Kat Wilson and Emily Lawson are the definition of an artistic power couple. They lead busy, creative lives grounded in a remarkable Pink House.By Amy Gordy Photography by Matthew Martin
Emily Lawson and Kat Wilson are two business-savvy, highly creative forces in Northwest Arkansas. They met in 2011, began dating in 2013 and married in Marfa, Texas this year. They’ve encouraged and inspired each other to build and grow successful entrepreneurial and artistic careers.
Lawson is proprietress of Pink House Alchemy, a label of artisan cocktail mixers, and Foxhole Public House, a Bentonville lounge and testing ground for her products, which will soon reopen in a larger location. Wilson has begun a successful a successful career in marketing, and she is a seasoned commercial and fine art photographer exhibited and published regionally and internationally, in the Los Angeles Times, Oxford American, Virginia Quarterly Review, Washington Post and Communication Arts. While they each lead independent endeavors, they look to each other for inspiration and motivation, and occasionally these two artistic forces share a studio space.

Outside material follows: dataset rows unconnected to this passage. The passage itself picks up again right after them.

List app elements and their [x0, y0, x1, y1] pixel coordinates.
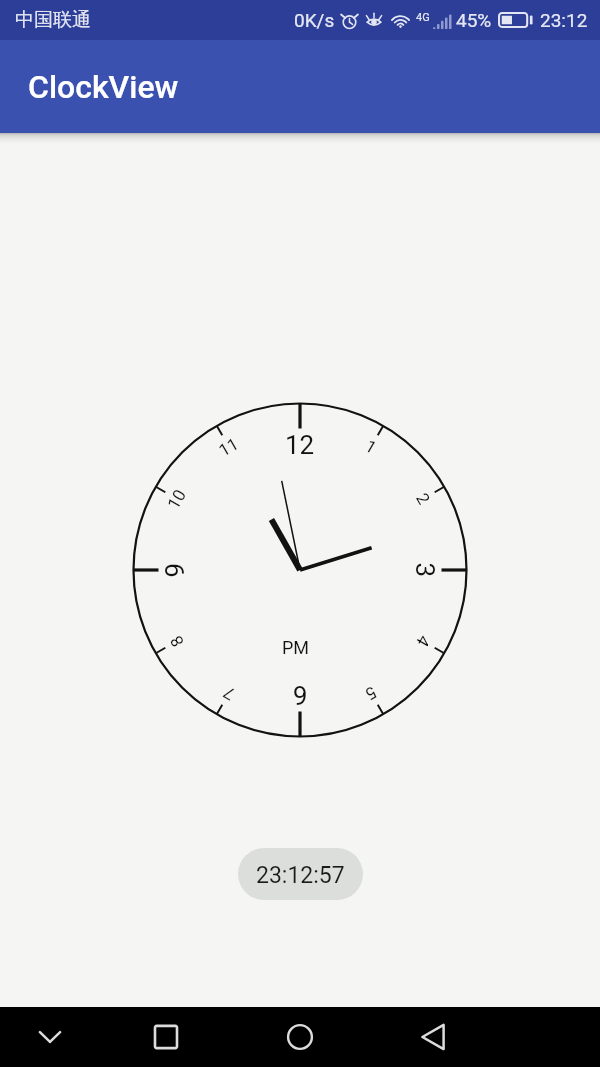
staticText: 0K/s	[294, 9, 335, 31]
staticText: 23:12:57	[256, 862, 345, 889]
staticText: ClockView	[28, 68, 179, 106]
button[interactable]: Recent apps	[134, 1007, 198, 1067]
staticText: 23:12	[540, 9, 588, 31]
staticText: 45%	[456, 9, 492, 31]
button[interactable]: Back	[401, 1007, 465, 1067]
button[interactable]: Home	[268, 1007, 332, 1067]
button[interactable]: 23:12:57	[238, 848, 363, 900]
staticText: 中国联通	[15, 8, 91, 32]
staticText: 4G	[416, 11, 430, 24]
button[interactable]: Hide keyboard	[18, 1007, 82, 1067]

Lawson’s journey to the Pink House began in her early 20s, when she fell in love with cooking and trained to be a chef in Colorado and New Orleans. She attended culinary school and received a degree in dietetics, after which she began consulting in restaurants and bars. “I was working with a local coffee shop on efficiency, writing a menu for Arsaga’s at the Depot and working at a farmers market booth when I saw a need. Something I kept noticing is that everyone is so invested in coffee culture. The missing link was that people wanted something different in coffee, but they wanted to know where it was from. I was working the farmers market one day and saw this huge bundle of lavender and I just thought ‘I’m going to make a syrup.’ Arsaga’s was on board to trial it and it just kind of took off,” Lawson said.
Pink House Alchemy was incorporated in 2013, and has grown quickly to have distribution in 42 states. They produce syrups, shrubs and bitters with a line of 23 products. “The most important part of the company is quality sourcing—how we get our products. Our customer base really trusts us,” Lawson said.

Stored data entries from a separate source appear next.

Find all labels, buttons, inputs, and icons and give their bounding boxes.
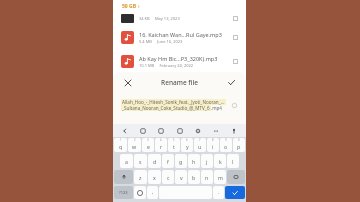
button[interactable]: l — [227, 154, 239, 168]
button[interactable]: n — [201, 170, 213, 184]
staticText: v — [180, 174, 183, 181]
staticText: 9 — [225, 138, 227, 142]
staticText: 7 — [199, 138, 201, 142]
staticText: k — [219, 158, 222, 165]
staticText: . — [218, 189, 220, 196]
staticText: ?123 — [119, 190, 128, 195]
button[interactable]: Close — [121, 76, 134, 89]
button[interactable]: Shift — [114, 170, 133, 184]
staticText: y — [186, 143, 189, 150]
button[interactable]: 3 — [142, 138, 154, 152]
staticText: m — [218, 174, 223, 181]
staticText: g — [179, 158, 183, 165]
staticText: › — [138, 3, 140, 10]
button[interactable]: . — [213, 186, 224, 199]
staticText: Allah_Hoo_-_Hitesh_Sonik_feat._Jyoti_Noo… — [122, 99, 225, 105]
button[interactable]: a — [120, 154, 133, 168]
button[interactable]: 5 — [168, 138, 180, 152]
staticText: _Sultana_Nooran_Coke_Studio_@_MTV_6 — [122, 105, 210, 111]
button[interactable]: 2 — [128, 138, 141, 152]
button[interactable]: 8 — [207, 138, 219, 152]
staticText: c — [167, 174, 170, 181]
button[interactable]: 34 KB May 13, 2023 — [113, 12, 246, 25]
staticText: f — [167, 158, 169, 165]
staticText: 16. Kaichan Wan...Rul Gaye.mp3 — [139, 31, 222, 38]
button[interactable]: 9 — [220, 138, 232, 152]
staticText: 3 — [147, 138, 149, 142]
button[interactable]: d — [148, 154, 161, 168]
staticText: , — [152, 189, 154, 196]
button[interactable]: b — [188, 170, 200, 184]
button[interactable]: z — [134, 170, 147, 184]
staticText: 34 KB May 13, 2023 — [139, 16, 180, 21]
button[interactable]: Clipboard — [175, 126, 185, 136]
button[interactable]: x — [148, 170, 161, 184]
staticText: 10.1 MB February 24, 2022 — [139, 63, 194, 68]
staticText: q — [119, 143, 123, 150]
staticText: 50 GB — [122, 3, 136, 10]
staticText: 1 — [120, 138, 122, 142]
staticText: 5 — [173, 138, 175, 142]
staticText: p — [237, 143, 241, 150]
staticText: e — [147, 143, 150, 150]
button[interactable]: v — [175, 170, 187, 184]
staticText: s — [139, 158, 142, 165]
button[interactable]: s — [134, 154, 147, 168]
staticText: .mp4 — [211, 105, 222, 111]
button[interactable]: Backspace — [227, 170, 245, 184]
button[interactable]: 7 — [194, 138, 206, 152]
staticText: t — [173, 143, 175, 150]
button[interactable]: k — [214, 154, 226, 168]
button[interactable]: More options — [211, 126, 221, 136]
button[interactable]: ?123 — [114, 186, 133, 199]
staticText: Rename file — [161, 78, 198, 87]
button[interactable]: , — [147, 186, 158, 199]
button[interactable]: f — [162, 154, 174, 168]
staticText: n — [205, 174, 209, 181]
button[interactable]: 4 — [155, 138, 167, 152]
button[interactable]: Emoji — [134, 186, 146, 199]
button[interactable]: 1 — [114, 138, 127, 152]
button[interactable]: Ab Kay Hm Bic...P3_320K).mp3 — [113, 49, 246, 73]
button[interactable]: j — [201, 154, 213, 168]
staticText: a — [125, 158, 128, 165]
button[interactable]: Confirm rename — [225, 76, 238, 89]
staticText: o — [224, 143, 228, 150]
button[interactable]: Allah_Hoo_-_Hitesh_Sonik_feat._Jyoti_Noo… — [121, 99, 238, 111]
staticText: w — [132, 143, 137, 150]
button[interactable]: Done — [225, 186, 245, 199]
staticText: 4 — [160, 138, 162, 142]
staticText: u — [198, 143, 202, 150]
button[interactable]: Back — [120, 126, 130, 136]
button[interactable]: c — [162, 170, 174, 184]
staticText: 5.4 MB June 16, 2023 — [139, 39, 183, 44]
button[interactable]: Stickers — [138, 126, 148, 136]
staticText: 6 — [186, 138, 188, 142]
staticText: j — [206, 158, 208, 165]
staticText: x — [153, 174, 156, 181]
button[interactable]: GIF — [156, 126, 166, 136]
button[interactable]: Clear text — [230, 101, 238, 109]
staticText: r — [160, 143, 163, 150]
button[interactable]: h — [188, 154, 200, 168]
staticText: d — [153, 158, 157, 165]
staticText: h — [192, 158, 196, 165]
button[interactable]: m — [214, 170, 226, 184]
button[interactable]: Voice input — [229, 126, 239, 136]
button[interactable]: 16. Kaichan Wan...Rul Gaye.mp3 — [113, 25, 246, 49]
staticText: 8 — [212, 138, 214, 142]
button[interactable]: 6 — [181, 138, 193, 152]
button[interactable]: 0 — [233, 138, 245, 152]
staticText: i — [212, 143, 214, 150]
staticText: z — [139, 174, 142, 181]
staticText: b — [192, 174, 196, 181]
staticText: Ab Kay Hm Bic...P3_320K).mp3 — [139, 55, 218, 62]
button[interactable]: Settings — [193, 126, 203, 136]
staticText: 2 — [134, 138, 136, 142]
button[interactable]: g — [175, 154, 187, 168]
staticText: l — [232, 158, 234, 165]
staticText: 0 — [238, 138, 240, 142]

Pink House is her baby, but she’s called on Wilson to help along the way. “When you’re in a relationship with someone, you have a tendency to support them. When Pink House started Kat would say ‘Let me go shoot that for you,’ and then it just evolved. She’s brilliant and knows a lot about how marketing should work. She has been so selfless in giving her time to Pink House and really helping the company grow. She’s been able to step back a little now and redirect her energy so she doesn’t have to be as constantly involved in the marketing as she was before,” Lawson said.
Thrive, a residential and retail development company based in the Bentonville Arts District, noticed Wilson’s marketing success at Pink House Alchemy and invited her to join their team. In addition to her marketing career, Wilson still devotes time to photography—her first love.
She attended undergraduate school at the University of Central Arkansas where she initially studied painting. After she took her first photography class, all the pieces fell into place. “I was just naturally good at it, and it just made sense to major in photography—I’ve been obsessed ever since, even 20 years later,” Wilson said.
Wilson is most known for her ongoing series, “Habitats.” The idea came to her shortly after graduation when an art professor warned her that a lot of people didn’t consider photography to be art.
“That conversation really bothered me. I don’t ever want anyone to say [that photography] isn’t art, and so I did this series after college. I thought about it a long time before I did it. It was a way to elevate the photography,” she said.
Wilson used what she learned about composition in her art history classes to help compose the photographs, which, coupled with the depth of the lighting and subject matter, sometimes mimic classic portrait paintings.
The “Habitats” series gives a voyeuristic look inside the lives of people who pull out their most-prized belongings and arrange them within the photo’s frame. “You get all this information about the people through their stuff, or you get an idea of how these people want you to see them. Anything a person deems worthy to keep in their house I consider a relic,” Wilson said.
“I’ll never stop doing this series. There’s a historical element to it now. I want to redo the first 10 subjects and see how their lives have changed.”
Wilson’s latest work, a series titled “Layers” will be on display at The Chancellor Hotel in Fayetteville Nov. 9- Jan. 9.